The problem
Take the data and return it in full. Change nothing.

Supplied material

^^^^^^^^

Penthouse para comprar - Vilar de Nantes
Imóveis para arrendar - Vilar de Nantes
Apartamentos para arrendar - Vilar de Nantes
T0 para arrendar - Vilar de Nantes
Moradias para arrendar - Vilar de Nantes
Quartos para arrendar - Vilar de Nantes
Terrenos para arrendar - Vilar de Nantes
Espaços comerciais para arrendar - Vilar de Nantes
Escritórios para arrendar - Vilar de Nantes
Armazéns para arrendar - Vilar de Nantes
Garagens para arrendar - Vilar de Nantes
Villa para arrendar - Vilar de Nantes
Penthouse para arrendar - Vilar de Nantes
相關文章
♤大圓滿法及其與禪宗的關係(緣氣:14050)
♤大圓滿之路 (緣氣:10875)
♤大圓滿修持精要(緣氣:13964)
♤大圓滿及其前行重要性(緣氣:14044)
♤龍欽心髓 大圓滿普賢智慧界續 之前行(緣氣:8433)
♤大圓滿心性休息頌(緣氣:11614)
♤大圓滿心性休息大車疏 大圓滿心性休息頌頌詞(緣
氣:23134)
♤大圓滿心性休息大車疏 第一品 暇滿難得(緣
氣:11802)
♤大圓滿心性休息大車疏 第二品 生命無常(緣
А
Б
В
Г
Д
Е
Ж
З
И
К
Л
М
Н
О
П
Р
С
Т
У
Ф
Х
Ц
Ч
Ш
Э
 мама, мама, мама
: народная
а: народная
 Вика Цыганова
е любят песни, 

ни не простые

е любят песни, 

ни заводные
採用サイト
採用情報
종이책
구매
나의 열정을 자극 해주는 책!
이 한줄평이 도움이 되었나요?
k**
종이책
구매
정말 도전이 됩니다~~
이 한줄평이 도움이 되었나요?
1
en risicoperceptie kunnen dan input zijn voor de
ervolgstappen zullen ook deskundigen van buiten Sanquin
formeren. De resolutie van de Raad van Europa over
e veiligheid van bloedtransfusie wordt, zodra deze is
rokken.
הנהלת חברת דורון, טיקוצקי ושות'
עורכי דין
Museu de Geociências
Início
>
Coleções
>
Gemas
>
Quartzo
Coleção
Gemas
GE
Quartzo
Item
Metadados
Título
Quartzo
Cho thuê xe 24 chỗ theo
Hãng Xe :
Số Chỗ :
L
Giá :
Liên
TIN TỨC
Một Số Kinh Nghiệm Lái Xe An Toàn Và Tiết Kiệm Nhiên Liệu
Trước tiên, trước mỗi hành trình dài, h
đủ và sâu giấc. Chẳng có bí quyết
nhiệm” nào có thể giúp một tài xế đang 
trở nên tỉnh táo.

^^^^^^^^

Answer to the problem
Penthouse para comprar - Vilar de Nantes
Imóveis para arrendar - Vilar de Nantes
Apartamentos para arrendar - Vilar de Nantes
T0 para arrendar - Vilar de Nantes
Moradias para arrendar - Vilar de Nantes
Quartos para arrendar - Vilar de Nantes
Terrenos para arrendar - Vilar de Nantes
Espaços comerciais para arrendar - Vilar de Nantes
Escritórios para arrendar - Vilar de Nantes
Armazéns para arrendar - Vilar de Nantes
Garagens para arrendar - Vilar de Nantes
Villa para arrendar - Vilar de Nantes
Penthouse para arrendar - Vilar de Nantes
相關文章
♤大圓滿法及其與禪宗的關係(緣氣:14050)
♤大圓滿之路 (緣氣:10875)
♤大圓滿修持精要(緣氣:13964)
♤大圓滿及其前行重要性(緣氣:14044)
♤龍欽心髓 大圓滿普賢智慧界續 之前行(緣氣:8433)
♤大圓滿心性休息頌(緣氣:11614)
♤大圓滿心性休息大車疏 大圓滿心性休息頌頌詞(緣
氣:23134)
♤大圓滿心性休息大車疏 第一品 暇滿難得(緣
氣:11802)
♤大圓滿心性休息大車疏 第二品 生命無常(緣
А
Б
В
Г
Д
Е
Ж
З
И
К
Л
М
Н
О
П
Р
С
Т
У
Ф
Х
Ц
Ч
Ш
Э
 мама, мама, мама
: народная
а: народная
 Вика Цыганова
е любят песни, 

ни не простые

е любят песни, 

ни заводные
採用サイト
採用情報
종이책
구매
나의 열정을 자극 해주는 책!
이 한줄평이 도움이 되었나요?
k**
종이책
구매
정말 도전이 됩니다~~
이 한줄평이 도움이 되었나요?
1
en risicoperceptie kunnen dan input zijn voor de
ervolgstappen zullen ook deskundigen van buiten Sanquin
formeren. De resolutie van de Raad van Europa over
e veiligheid van bloedtransfusie wordt, zodra deze is
rokken.
הנהלת חברת דורון, טיקוצקי ושות'
עורכי דין
Museu de Geociências
Início
>
Coleções
>
Gemas
>
Quartzo
Coleção
Gemas
GE
Quartzo
Item
Metadados
Título
Quartzo
Cho thuê xe 24 chỗ theo
Hãng Xe :
Số Chỗ :
L
Giá :
Liên
TIN TỨC
Một Số Kinh Nghiệm Lái Xe An Toàn Và Tiết Kiệm Nhiên Liệu
Trước tiên, trước mỗi hành trình dài, h
đủ và sâu giấc. Chẳng có bí quyết
nhiệm” nào có thể giúp một tài xế đang 
trở nên tỉnh táo.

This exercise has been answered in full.